The donated books were collected by Williamston Middle School teacher Michelle Ellis and brought back to the school for use during March is Reading Month. According to Weber, customers of D&W Fresh Market responded well to the program. The store director noted the donation box filled up fairly quickly. Weber says the program is a win for customers and students alike.
“I am sure the kids love getting new books,” said Weber. “My daughter is in elementary school and new books are always something fun for her to get and read.”
March is Reading Month has also found support from the Williamston Library with many events planned. A few of the events being a celebration of Dr. Seuss on March 2, Harry Potter book club also on the second and preschool story time on March 4.
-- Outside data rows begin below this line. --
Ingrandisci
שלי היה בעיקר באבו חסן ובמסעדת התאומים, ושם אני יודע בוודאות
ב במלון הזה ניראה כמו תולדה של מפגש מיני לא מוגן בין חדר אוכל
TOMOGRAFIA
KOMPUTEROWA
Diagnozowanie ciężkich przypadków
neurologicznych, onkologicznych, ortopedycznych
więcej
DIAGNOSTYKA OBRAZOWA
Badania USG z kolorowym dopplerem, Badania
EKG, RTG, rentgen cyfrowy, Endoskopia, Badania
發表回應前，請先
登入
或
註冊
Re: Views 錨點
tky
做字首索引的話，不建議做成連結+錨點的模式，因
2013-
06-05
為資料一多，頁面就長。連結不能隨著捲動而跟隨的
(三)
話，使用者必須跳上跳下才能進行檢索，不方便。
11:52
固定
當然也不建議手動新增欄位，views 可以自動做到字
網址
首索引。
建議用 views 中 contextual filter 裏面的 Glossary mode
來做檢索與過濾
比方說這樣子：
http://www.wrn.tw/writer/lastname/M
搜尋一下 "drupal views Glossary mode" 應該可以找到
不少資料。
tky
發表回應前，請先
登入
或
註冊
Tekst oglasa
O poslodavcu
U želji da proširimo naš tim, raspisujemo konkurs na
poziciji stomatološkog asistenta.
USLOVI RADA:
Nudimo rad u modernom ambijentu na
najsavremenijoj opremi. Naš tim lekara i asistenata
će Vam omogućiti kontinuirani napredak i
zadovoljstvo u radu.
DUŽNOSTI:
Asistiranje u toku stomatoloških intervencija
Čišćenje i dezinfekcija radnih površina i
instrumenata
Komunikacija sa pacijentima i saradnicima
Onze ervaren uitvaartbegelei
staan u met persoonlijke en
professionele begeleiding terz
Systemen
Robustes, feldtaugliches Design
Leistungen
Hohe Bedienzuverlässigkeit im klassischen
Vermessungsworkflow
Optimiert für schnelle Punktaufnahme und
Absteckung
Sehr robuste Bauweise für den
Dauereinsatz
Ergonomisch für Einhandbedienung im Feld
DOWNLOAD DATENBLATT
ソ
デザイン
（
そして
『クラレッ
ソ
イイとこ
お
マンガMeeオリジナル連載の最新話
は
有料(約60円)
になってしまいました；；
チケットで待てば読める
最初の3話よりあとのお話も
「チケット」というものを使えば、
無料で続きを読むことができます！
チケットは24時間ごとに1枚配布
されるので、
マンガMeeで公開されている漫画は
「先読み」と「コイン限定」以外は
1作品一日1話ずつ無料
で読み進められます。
“March is Reading Month brings a lot of attention to books, especially in the schools,” said Jackie McDonald, a librarian for 18 years at the Williamston Library. “It really brings the attention to reading and how important it is, especially for kids.”
The library supports reading throughout the year with outreach programs and visits to schools that include the introduction of new books to students. According to Rebecca Langham, a librarian at the Williamston Library for 10 years, three to 10 school visits occur every month. Other Events beyond March include monthly book discussions, a Money Smart Week story time on April 22 and a senior book chat on May 12.
“Reading is important because it’s a life skill that allows people to have access to information. Should they run into any problems in their life they can come to the library or look online and read, for example, how do I do my taxes or how do I play guitar,” said Langham. “Being able to read and have access to information that you need just improves your life. It’s a skill everybody needs.”